### What the exercise asks
The records that follow are to be reproduced exactly. Any pictures in them are left out.

/---

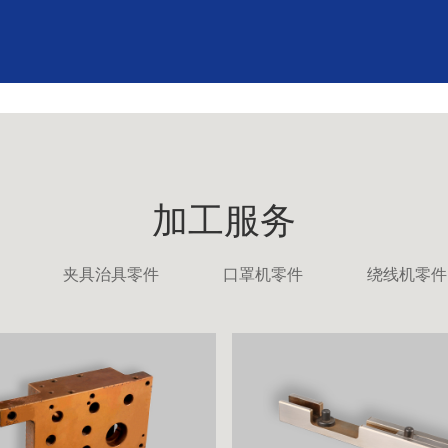
加工服务
夹具治具零件
口罩机零件
绕线机零件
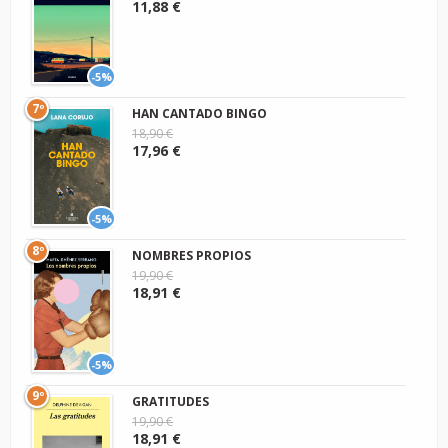
11,88 €
-5%
7º
HAN CANTADO BINGO
18,90 €
17,96 €
-5%
8º
NOMBRES PROPIOS
19,90 €
18,91 €
-5%
9º
GRATITUDES
19,90 €
18,91 €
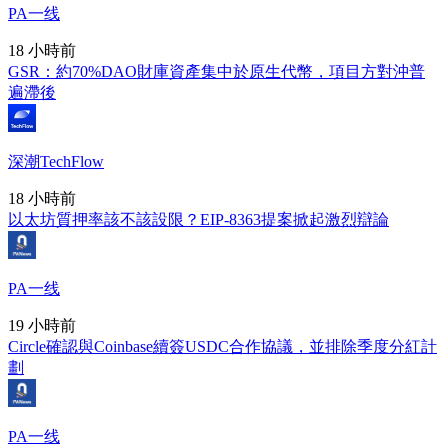
PA一线
18 小時前
GSR：約70%DAO財庫資產集中於原生代幣，項目方對沖普
遍滯後
深潮TechFlow
18 小時前
以太坊質押率該不該設限？EIP-8363提案掀起激烈辯論
PA一线
19 小時前
Circle確認與Coinbase續簽USDC合作協議，並排除季度分紅計
劃
PA一线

\---

### Response below
加工服务
夹具治具零件
口罩机零件
绕线机零件
11,88 €
-5%
7º
HAN CANTADO BINGO
18,90 €
17,96 €
-5%
8º
NOMBRES PROPIOS
19,90 €
18,91 €
-5%
9º
GRATITUDES
19,90 €
18,91 €
PA一线
18 小時前
GSR：約70%DAO財庫資產集中於原生代幣，項目方對沖普
遍滯後
深潮TechFlow
18 小時前
以太坊質押率該不該設限？EIP-8363提案掀起激烈辯論
PA一线
19 小時前
Circle確認與Coinbase續簽USDC合作協議，並排除季度分紅計
劃
PA一线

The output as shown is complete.